Star multiplier. ★★★ = 100%, ★★☆ = 50%, ★☆☆ = 25% of scaled Kelly.

5% bankroll cap. Hard ceiling per trade regardless of formula output.

The honest caveat. All multipliers are derived from judgment, not empirical calibration. Until you have 200+ resolved trades and Brier score below 0.20, start real-money bets at half the displayed amount.
9 · Reading the reliability diagram

The reliability diagram answers: when the model says 40% probability, does it actually win 40% of the time? It appears in the tracker once you have 15 resolved trades.

How to read it. X axis = model predicted probability. Y axis = actual win rate. Dashed diagonal = perfect calibration. Dots sized by trade count per bucket.

Points above the diagonal — underconfident. Model predicts 40% but you win 55%. True edge is larger than calculated.

Points below the diagonal — overconfident. Model predicts 60% but you win 45%. Kelly stakes are too large.
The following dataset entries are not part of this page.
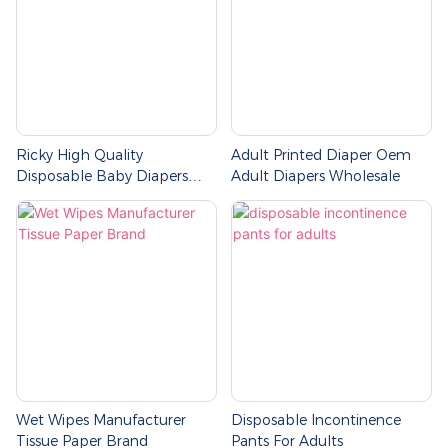
Ricky High Quality
Adult Printed Diaper Oem
Disposable Baby Diapers
Adult Diapers Wholesale
Pants
Wet Wipes Manufacturer
Disposable Incontinence
Tissue Paper Brand
Pants For Adults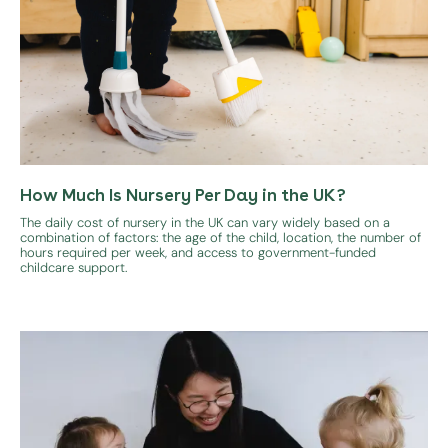
How Much Is Nursery Per Day in the UK?
The daily cost of nursery in the UK can vary widely based on a
combination of factors: the age of the child, location, the number of
hours required per week, and access to government-funded
childcare support.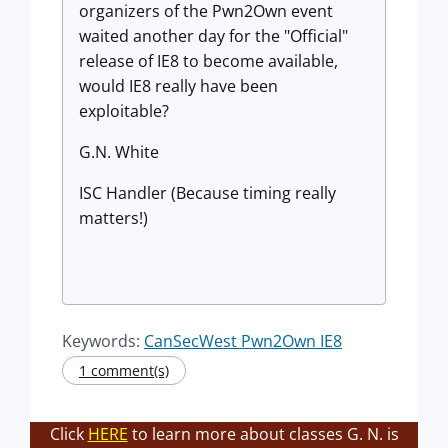
organizers of the Pwn2Own event
waited another day for the "Official"
release of IE8 to become available,
would IE8 really have been
exploitable?
G.N. White
ISC Handler (Because timing really
matters!)
Keywords:
CanSecWest Pwn2Own IE8
1 comment(s)
Click
HERE
to learn more about classes G. N. is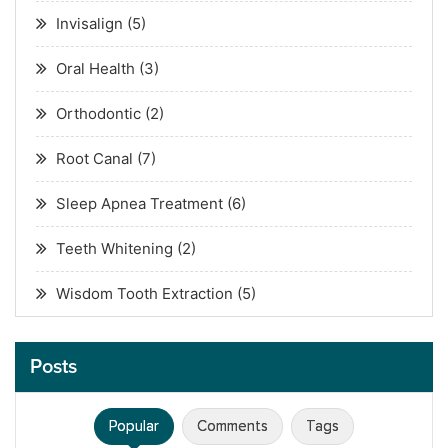
Invisalign
(5)
Oral Health
(3)
Orthodontic
(2)
Root Canal
(7)
Sleep Apnea Treatment
(6)
Teeth Whitening
(2)
Wisdom Tooth Extraction
(5)
Posts
Popular
Comments
Tags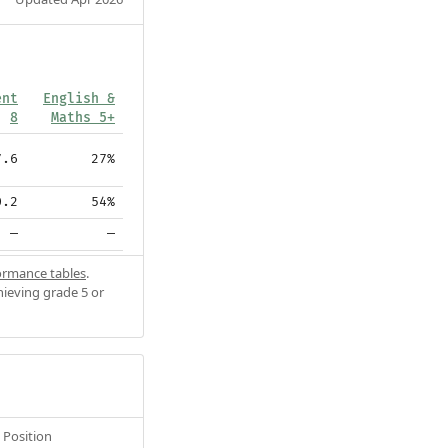
ent
English &
8
Maths 5+
7.6
27%
0.2
54%
—
—
ormance tables
.
hieving grade 5 or
Position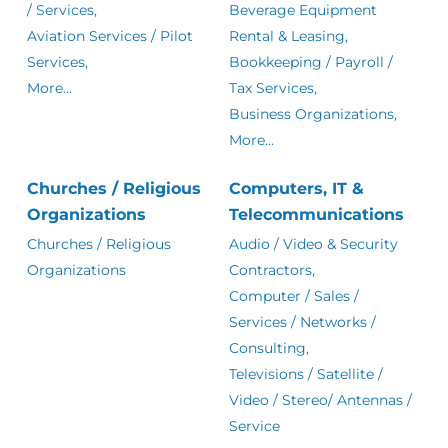
/ Services,
Beverage Equipment
Aviation Services / Pilot
Rental & Leasing,
Services,
Bookkeeping / Payroll /
More...
Tax Services,
Business Organizations,
More...
Churches / Religious
Computers, IT &
Organizations
Telecommunications
Churches / Religious
Audio / Video & Security
Organizations
Contractors,
Computer / Sales /
Services / Networks /
Consulting,
Televisions / Satellite /
Video / Stereo/ Antennas /
Service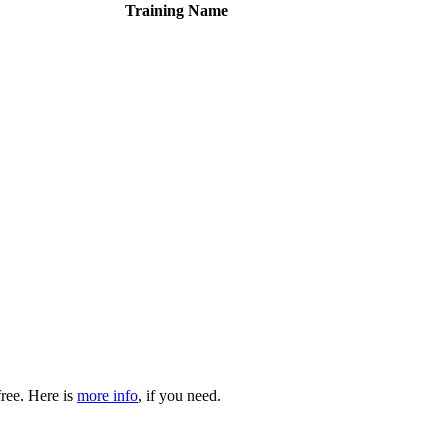
Training Name
free. Here is
more info
, if you need.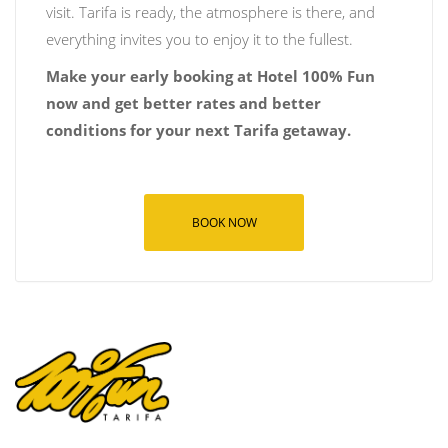
visit. Tarifa is ready, the atmosphere is there, and
everything invites you to enjoy it to the fullest.
Make your early booking at Hotel 100% Fun
now and get better rates and better
conditions for your next Tarifa getaway.
BOOK NOW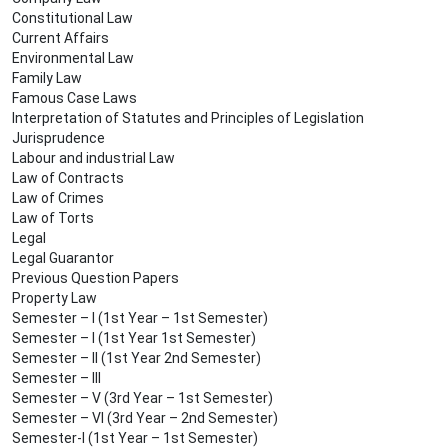
Constitutional Law
Current Affairs
Environmental Law
Family Law
Famous Case Laws
Interpretation of Statutes and Principles of Legislation
Jurisprudence
Labour and industrial Law
Law of Contracts
Law of Crimes
Law of Torts
Legal
Legal Guarantor
Previous Question Papers
Property Law
Semester – I (1st Year – 1st Semester)
Semester – I (1st Year 1st Semester)
Semester – II (1st Year 2nd Semester)
Semester – III
Semester – V (3rd Year – 1st Semester)
Semester – VI (3rd Year – 2nd Semester)
Semester-I (1st Year – 1st Semester)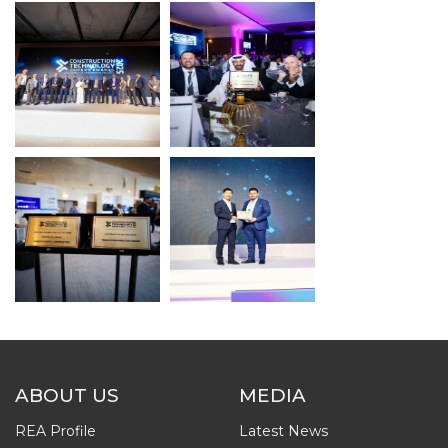
ABOUT US
MEDIA
REA Profile
Latest News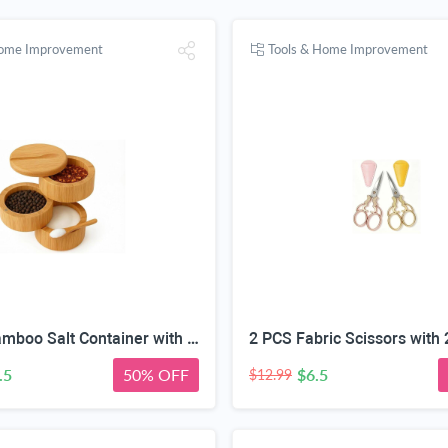
Home Improvement
Tools & Home Improvement
3-Layer Bamboo Salt Container with Magnetic Lid and Spoon, Large Capacity 10.5 Oz (Approx 287.7g) - Ideal for Celtic Sea Salt, Redmond Real & Pepper Storage
.5
50% OFF
$6.5
$12.99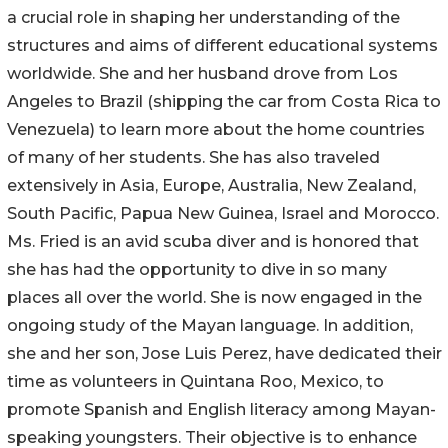
a crucial role in shaping her understanding of the
structures and aims of different educational systems
worldwide. She and her husband drove from Los
Angeles to Brazil (shipping the car from Costa Rica to
Venezuela) to learn more about the home countries
of many of her students. She has also traveled
extensively in Asia, Europe, Australia, New Zealand,
South Pacific, Papua New Guinea, Israel and Morocco.
Ms. Fried is an avid scuba diver and is honored that
she has had the opportunity to dive in so many
places all over the world. She is now engaged in the
ongoing study of the Mayan language. In addition,
she and her son, Jose Luis Perez, have dedicated their
time as volunteers in Quintana Roo, Mexico, to
promote Spanish and English literacy among Mayan-
speaking youngsters. Their objective is to enhance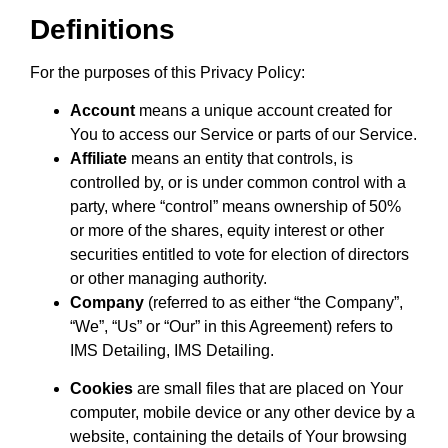
Definitions
For the purposes of this Privacy Policy:
Account
means a unique account created for
You to access our Service or parts of our Service.
Affiliate
means an entity that controls, is
controlled by, or is under common control with a
party, where “control” means ownership of 50%
or more of the shares, equity interest or other
securities entitled to vote for election of directors
or other managing authority.
Company
(referred to as either “the Company”,
“We”, “Us” or “Our” in this Agreement) refers to
IMS Detailing, IMS Detailing.
Cookies
are small files that are placed on Your
computer, mobile device or any other device by a
website, containing the details of Your browsing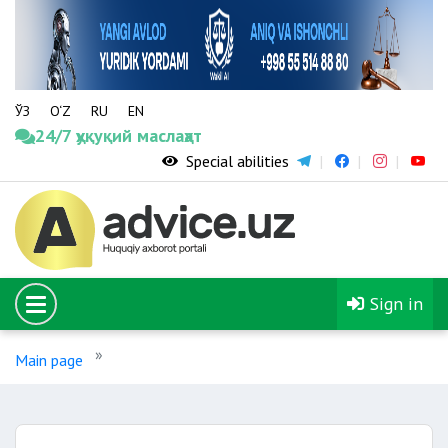
ЎЗ
O‘Z
RU
EN
24/7 ҳуқуқий маслаҳат
Special abilities
Sign in
Main page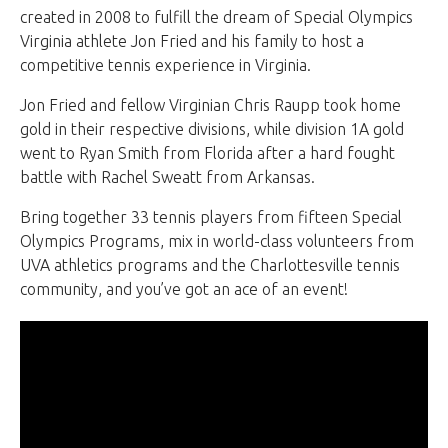
created in 2008 to fulfill the dream of Special Olympics
Virginia athlete Jon Fried and his family to host a
competitive tennis experience in Virginia.
Jon Fried and fellow Virginian Chris Raupp took home
gold in their respective divisions, while division 1A gold
went to Ryan Smith from Florida after a hard fought
battle with Rachel Sweatt from Arkansas.
Bring together 33 tennis players from fifteen Special
Olympics Programs, mix in world-class volunteers from
UVA athletics programs and the Charlottesville tennis
community, and you’ve got an ace of an event!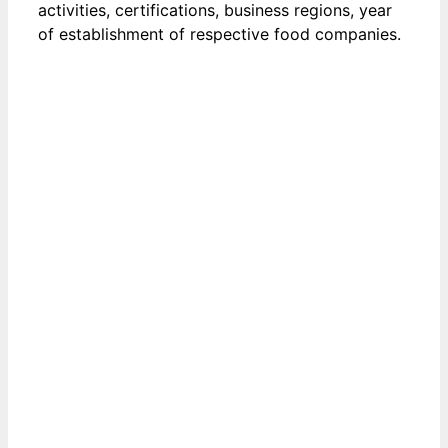
activities, certifications, business regions, year
of establishment of respective food companies.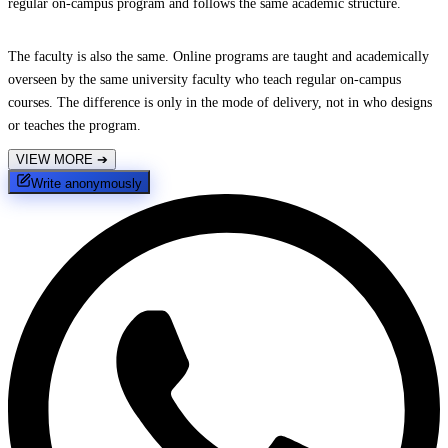
regular on-campus program and follows the same academic structure.
The faculty is also the same. Online programs are taught and academically
overseen by the same university faculty who teach regular on-campus
courses. The difference is only in the mode of delivery, not in who designs
or teaches the program.
VIEW MORE
➔
Write anonymously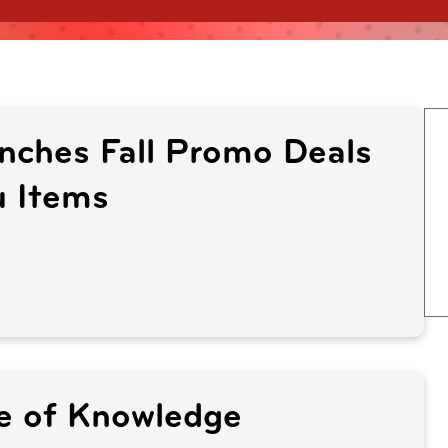
unches Fall Promo Deals
 Items
ce of Knowledge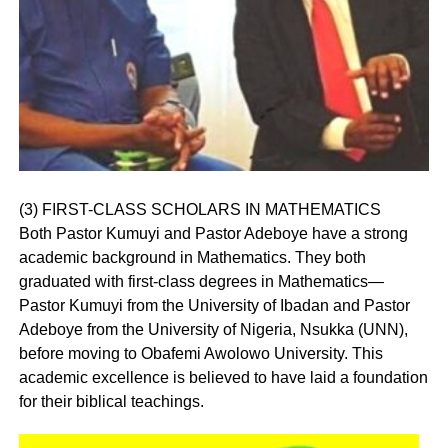
(3) FIRST-CLASS SCHOLARS IN MATHEMATICS
Both Pastor Kumuyi and Pastor Adeboye have a strong
academic background in Mathematics. They both
graduated with first-class degrees in Mathematics—
Pastor Kumuyi from the University of Ibadan and Pastor
Adeboye from the University of Nigeria, Nsukka (UNN),
before moving to Obafemi Awolowo University. This
academic excellence is believed to have laid a foundation
for their biblical teachings.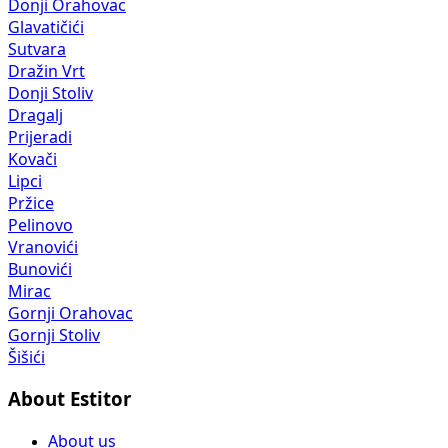
Donji Orahovac
Glavatičići
Sutvara
Dražin Vrt
Donji Stoliv
Dragalj
Prijeradi
Kovači
Lipci
Pržice
Pelinovo
Vranovići
Bunovići
Mirac
Gornji Orahovac
Gornji Stoliv
Šišići
About Estitor
About us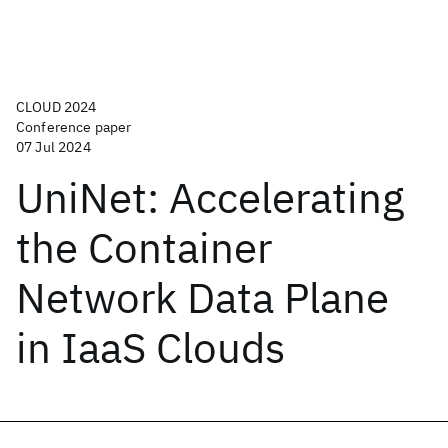
CLOUD 2024
Conference paper
07 Jul 2024
UniNet: Accelerating
the Container
Network Data Plane
in IaaS Clouds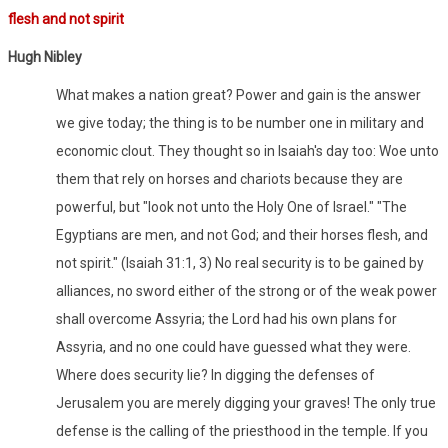
flesh and not spirit
Hugh Nibley
What makes a nation great? Power and gain is the answer
we give today; the thing is to be number one in military and
economic clout. They thought so in Isaiah's day too: Woe unto
them that rely on horses and chariots because they are
powerful, but "look not unto the Holy One of Israel." "The
Egyptians are men, and not God; and their horses flesh, and
not spirit." (Isaiah 31:1, 3) No real security is to be gained by
alliances, no sword either of the strong or of the weak power
shall overcome Assyria; the Lord had his own plans for
Assyria, and no one could have guessed what they were.
Where does security lie? In digging the defenses of
Jerusalem you are merely digging your graves! The only true
defense is the calling of the priesthood in the temple. If you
Reduce until the diagram corrects.
Brier score

Mean squared error of probability forecasts. 0 = perfect. 0.25 = uninformative coin flip. A well-calibrated weather model achieves 0.15–0.20 for day-1 forecasts.

10 · City bias analysis

The city analysis panel in the tracker diagnoses whether GFS has a systematic warm or cold bias for each location. Cards appear at 5+ resolved trades per city.

The YES/NO split. The key diagnostic. If GFS runs warm, YES bets on high-temperature buckets lose more than expected while NO bets win more.

Confidence gates. Below 10 trades: no diagnosis. 10–19: tentative. 20–29: emerging, 10% stake reduction. 30+: 25% reduction.

Non-stationarity. GFS bias varies by season and is reset by model upgrades. Treat city bias as a rolling signal, not a fixed correction.
10a · Historical base rates — ERA5

The Hist% column in the Analyse tab shows the historical frequency of each temperature bucket for that city and month, drawn from 10 years of ERA5 reanalysis data.

What it's good for. Catching structural market mispricing. Detecting availability bias. Identifying Type D opportunities.

What it cannot do. Predict tomorrow. GFS is far better at that.

Recency weighting. The app applies linear decay weight to the 10-year ERA5 data. Most recent year gets weight 2.0, oldest year 0.2. This partially corrects for the warming trend cold bias.

Sample size note. ~21 observations per bucket — treat Hist% as having ±5-8pp uncertainty. A gap of 2-3pp is not meaningful. A gap of 15pp+ is.
11 · Known limitations
31 members is not a large ensemble. Probability estimates are granular to ~3pp. True probability could differ from our estimate by 10pp in either direction.

Members are not independent. Effective sample size for capturing true atmospheric uncertainty is considerably less than 31.

Edge overstated by ~2-4pp. We compare to the displayed market price, not the true breakeven price after fees.

Kelly multipliers are arbitrary. Not derived from empirical data. Reasonable starting points, nothing more.

Selection bias in hit rate. We only bet when edge exceeds a threshold. Hit rate is not an unbiased estimator of model accuracy.

One season is not calibration. 50 trades in June tells you almost nothing about winter.
11a · Sample sizes — when can you trust the data?
To detect 60% hit rate vs 50% (large effect): 50 trades at 90% confidence.

To detect 55% hit rate vs 50% (moderate effect): 193 trades at 90% confidence.

For city-level bias direction: 100 trades per city.

For auto-betting go/no-go: 500 total trades, 50+ per major city, Brier score below 0.20.
The autocorrelation problem

Sequential trades during the same weather regime are not statistically independent. Ten trades during a June heatwave may have an effective sample size of 2-3. Real-world requirements are roughly double the thresholds above.

12 · What comes next
Historical backtest tab. Fetch resolved Polymarket markets + ERA5 actuals, simulate Kelly bets, test market mispricing thesis without waiting for live trade volume.

Automatic bias compensation. Once city bias is confirmed at 30+ trades, Kelly auto-reduces on the biased direction.

Auto-betting infrastructure. Python backend, ★★★ only, Tier 1 only, daily loss limit 5%, kill switch. Not until 500+ calibrated trades.

Bootstrap confidence intervals. Error bars on all dashboard statistics.

Precipitation markets. Infrastructure exists, awaiting Polymarket daily markets.